BRIEF DESCRIPTION OF THE DRAWINGS
[0110] For a more complete understanding of the present disclosure,
reference is now made to the following detailed description taken
in conjunction with the accompanying drawings, in which:
[0111] FIG. 1 illustrates a block representation of artificial
intelligence, machine learning, and deep learning hierarchy;
[0112] FIG. 2 illustrates a graphical representation of an
artificial neural network;
[0113] FIG. 3 illustrates a graphical representation of an
artificial neural network for deep learning;
[0114] FIG. 4 illustrates a drawing of a partitioned system made of
an obvious amalgam;
[0115] FIG. 5 illustrates a block diagram of a mathematical model
for Fourier series as used in evolved artificial intelligence;
[0116] FIG. 6 illustrates a block diagram of a master integrator
for blending dissimilar data and artificial intelligence;
[0117] FIG. 7 illustrates a drawing of a postulated response to a
face-eye configuration;
[0118] FIG. 8 illustrates a drawing of an exemplary vigorous
artificial intelligence diagram;
[0119] FIG. 9 illustrates an exemplary vigorous artificial
intelligence diagram showing a plurality of twins;
[0120] FIG. 10 illustrates a drawing of vigorous artificial
intelligence news story attribution and a credibility system;
[0121] FIG. 11 illustrates a flow diagram of an embodiment of a
method of evaluating an object to predict a characteristic of the
object; and
[0122] FIG. 12 illustrates a block diagram of an embodiment of an
apparatus for predicting a characteristic of an object.

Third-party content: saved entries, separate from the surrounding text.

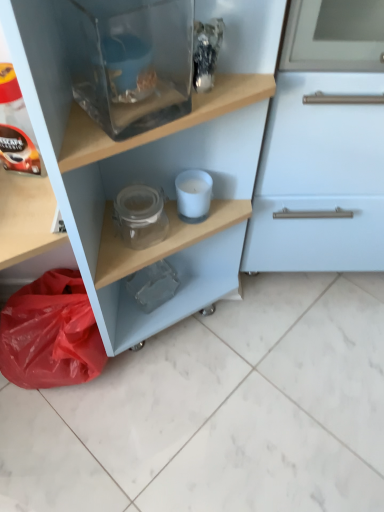 Question: Can you confirm if white matte candle at center, the first appliance positioned from the bottom, is bigger than red plastic bag at lower left?

Choices:
 (A) yes
 (B) no

Answer: (B)

Question: Does white matte candle at center, which appears as the 1th appliance when viewed from the back, contain red plastic bag at lower left?

Choices:
 (A) yes
 (B) no

Answer: (B)

Question: Is white matte candle at center, arranged as the 2th appliance when viewed from the front, at the left side of red plastic bag at lower left?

[0123] Corresponding numerals and symbols in the different figures
generally refer to corresponding parts unless otherwise indicated
and, in the interest of brevity, may not be described after the
first instance.
DETAILED DESCRIPTION
[0124] The making and using of the present exemplary embodiments
are discussed in detail below. It should be appreciated, however,
that the embodiments provide many applicable inventive concepts
that can be embodied in a wide variety of specific contexts. The
specific embodiments discussed are merely illustrative of specific
ways to make and use the systems, subsystems, and modules for
predicting a characteristic of an object. While the principles will
be described in the environment of artificial intelligence systems,
any environment such as a general modeling system is well within
the broad scope of the present disclosure.
[0125] This process introduced herein seeks to achieve advantages
by a method and system based on AI segmentation. Avoiding
undesirable depth by segmentation can be understood by examining
primate brain functions. Neurological functions are segmented. The
left and right hemispheres have different primary functions. In
ground feeders, one side is tuned to find food, the other to be
wary of predators.
[0126] Segmentation in humans is extraordinarily complex, and our
understanding is incomplete. A great deal has been written on this
which does not need to be repeated here. From a system architecture
standpoint, some of the strategy seems to be avoiding undesirable
depth. Excessive depth imposes several penalties, including long
processing time, bandwidth demands, being poorly explainable, and
slower learning.
[0127] An error from the early days of AI was based on a false
assumption. There was an idea that our brains are one large neural
network. The connector between hemispheres, the corpus callosum,
was poorly understood in the 1960's, and its function was unknown
in the days of Turing and von Neumann. As the fundamental
approaches of AI were established, we believed the corpus callosum
was the connection between brain hemispheres. This unfortunate (and
limited) paradigm helped prop up the idea of the brain as one big
neural network. Consider the following timeline:
[0128] In 1943, neurophysiologist Warren McCulloch and
mathematician Walter Pitts wrote a paper on how neurons might work,
modeling a simple neural network using electrical circuits.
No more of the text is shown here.